What is being asked:
When you write out the entries, keep every line exactly as it appears.

Task input:
• • • • •

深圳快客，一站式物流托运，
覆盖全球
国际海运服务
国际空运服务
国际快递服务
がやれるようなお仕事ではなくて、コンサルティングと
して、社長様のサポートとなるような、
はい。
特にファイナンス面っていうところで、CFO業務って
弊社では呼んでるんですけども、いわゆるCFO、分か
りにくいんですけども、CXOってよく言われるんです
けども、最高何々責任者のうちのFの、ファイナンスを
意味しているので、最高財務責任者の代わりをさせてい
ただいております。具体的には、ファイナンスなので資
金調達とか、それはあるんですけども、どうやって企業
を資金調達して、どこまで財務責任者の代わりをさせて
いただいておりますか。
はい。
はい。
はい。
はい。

• • • • •

Task response:
深圳快客，一站式物流托运，
覆盖全球
国际海运服务
国际空运服务
国际快递服务
がやれるようなお仕事ではなくて、コンサルティングと
して、社長様のサポートとなるような、
はい。
特にファイナンス面っていうところで、CFO業務って
弊社では呼んでるんですけども、いわゆるCFO、分か
りにくいんですけども、CXOってよく言われるんです
けども、最高何々責任者のうちのFの、ファイナンスを
意味しているので、最高財務責任者の代わりをさせてい
ただいております。具体的には、ファイナンスなので資
金調達とか、それはあるんですけども、どうやって企業
を資金調達して、どこまで財務責任者の代わりをさせて
いただいておりますか。
はい。
はい。
はい。
はい。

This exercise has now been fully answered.